▶ [Task objective]
Which of the lines below hold "that"? Please return each one.
*** Opening of Data for the task ***
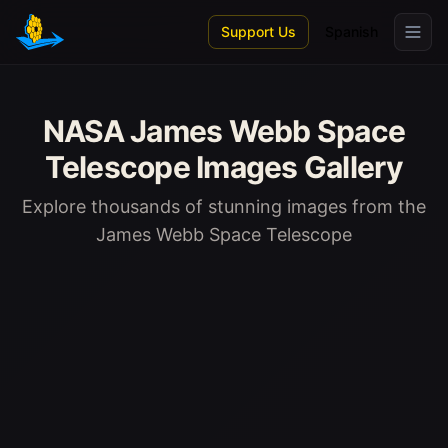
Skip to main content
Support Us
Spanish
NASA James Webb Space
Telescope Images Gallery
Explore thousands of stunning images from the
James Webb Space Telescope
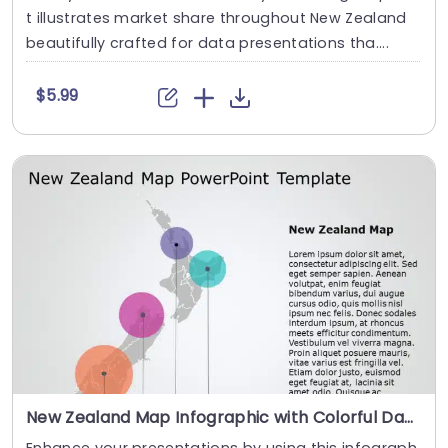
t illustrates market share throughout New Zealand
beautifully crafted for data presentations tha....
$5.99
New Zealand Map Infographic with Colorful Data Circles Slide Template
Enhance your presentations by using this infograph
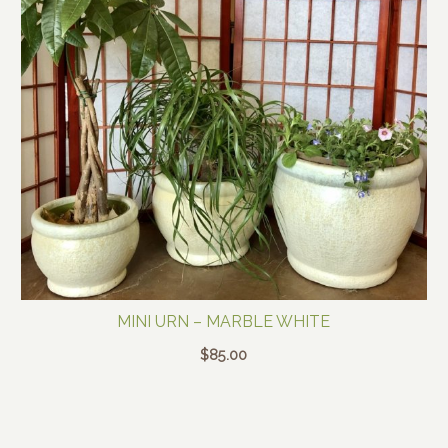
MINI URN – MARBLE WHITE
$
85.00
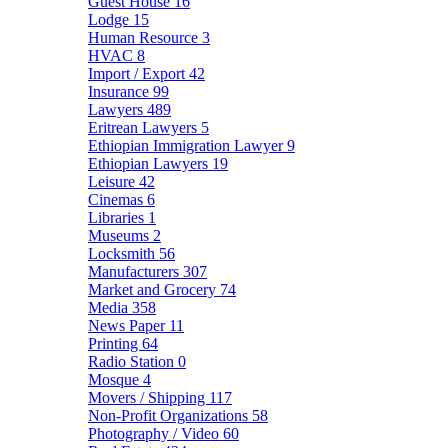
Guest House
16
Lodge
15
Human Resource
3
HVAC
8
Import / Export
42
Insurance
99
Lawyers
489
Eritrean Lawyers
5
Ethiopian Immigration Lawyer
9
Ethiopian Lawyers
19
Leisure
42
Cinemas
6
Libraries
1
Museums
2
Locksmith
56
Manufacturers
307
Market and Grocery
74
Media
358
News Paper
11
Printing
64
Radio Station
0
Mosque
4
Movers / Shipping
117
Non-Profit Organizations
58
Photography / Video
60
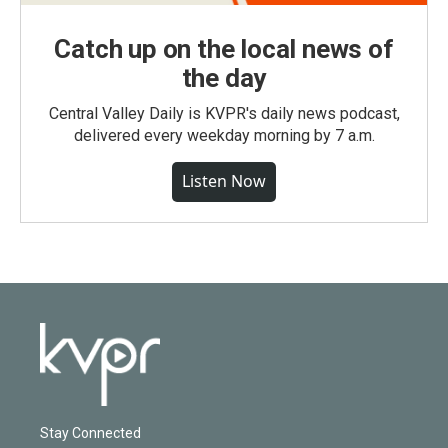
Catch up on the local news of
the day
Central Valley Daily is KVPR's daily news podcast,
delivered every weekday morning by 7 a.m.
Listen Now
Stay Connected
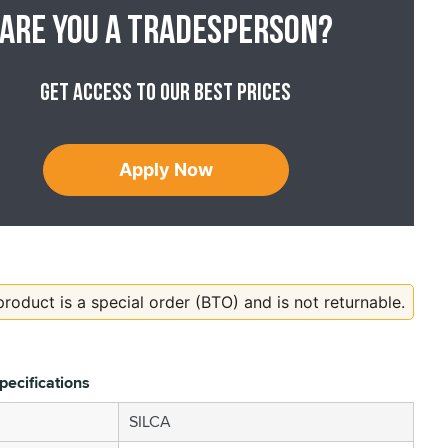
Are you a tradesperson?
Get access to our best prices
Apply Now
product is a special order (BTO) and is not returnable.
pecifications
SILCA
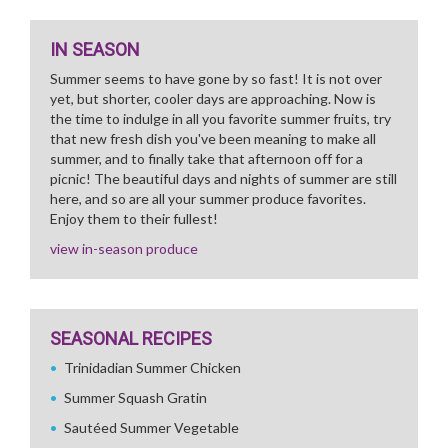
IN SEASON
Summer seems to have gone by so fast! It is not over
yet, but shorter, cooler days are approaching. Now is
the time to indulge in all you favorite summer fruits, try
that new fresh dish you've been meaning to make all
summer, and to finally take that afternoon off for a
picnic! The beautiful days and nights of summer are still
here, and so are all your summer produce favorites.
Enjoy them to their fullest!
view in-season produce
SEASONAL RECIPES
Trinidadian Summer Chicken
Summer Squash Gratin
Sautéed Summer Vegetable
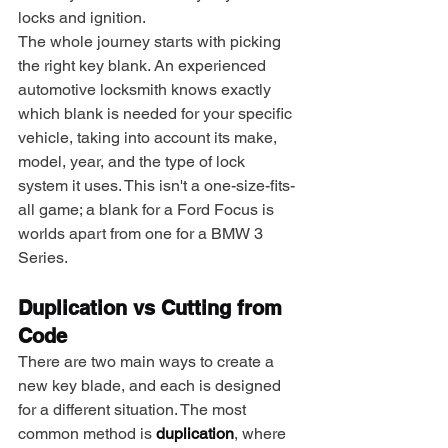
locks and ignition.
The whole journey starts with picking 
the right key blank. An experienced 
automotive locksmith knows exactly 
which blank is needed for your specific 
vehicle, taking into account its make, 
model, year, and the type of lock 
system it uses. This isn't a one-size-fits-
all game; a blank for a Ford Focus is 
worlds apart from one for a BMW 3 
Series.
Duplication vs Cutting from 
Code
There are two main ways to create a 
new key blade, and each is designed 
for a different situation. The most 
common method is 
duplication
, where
*** Close of Data for the task ***
▶ [Result for this task]
that new fresh dish you've been meaning to make all
summer, and to finally take that afternoon off for a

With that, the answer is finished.